►

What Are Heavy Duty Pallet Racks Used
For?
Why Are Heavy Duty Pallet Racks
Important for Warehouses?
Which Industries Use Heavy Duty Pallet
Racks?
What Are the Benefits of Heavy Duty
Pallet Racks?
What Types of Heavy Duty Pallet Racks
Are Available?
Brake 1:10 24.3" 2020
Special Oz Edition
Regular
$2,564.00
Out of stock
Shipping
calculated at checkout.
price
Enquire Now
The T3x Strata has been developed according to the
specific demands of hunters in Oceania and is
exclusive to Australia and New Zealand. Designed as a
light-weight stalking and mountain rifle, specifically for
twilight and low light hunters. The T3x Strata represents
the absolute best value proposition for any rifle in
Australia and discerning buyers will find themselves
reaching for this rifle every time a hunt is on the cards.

◄
►

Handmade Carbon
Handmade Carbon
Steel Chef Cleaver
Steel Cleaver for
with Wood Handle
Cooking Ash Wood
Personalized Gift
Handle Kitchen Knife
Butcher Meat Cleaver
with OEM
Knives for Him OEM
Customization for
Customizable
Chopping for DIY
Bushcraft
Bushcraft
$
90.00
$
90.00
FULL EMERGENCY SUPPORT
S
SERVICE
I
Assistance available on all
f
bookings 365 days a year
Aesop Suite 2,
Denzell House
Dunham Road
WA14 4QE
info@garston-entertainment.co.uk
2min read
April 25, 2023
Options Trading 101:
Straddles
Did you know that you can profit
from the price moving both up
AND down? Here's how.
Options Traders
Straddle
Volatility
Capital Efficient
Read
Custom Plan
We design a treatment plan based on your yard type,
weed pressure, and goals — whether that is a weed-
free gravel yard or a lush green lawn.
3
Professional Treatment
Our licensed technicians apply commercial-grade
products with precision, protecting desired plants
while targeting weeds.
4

◄

Problem statement: Lines with "Racks" in them are what the answer must contain; copy each from the records above.

Reply to the task:
What Are Heavy Duty Pallet Racks Used
Why Are Heavy Duty Pallet Racks
Racks?
Pallet Racks?
What Types of Heavy Duty Pallet Racks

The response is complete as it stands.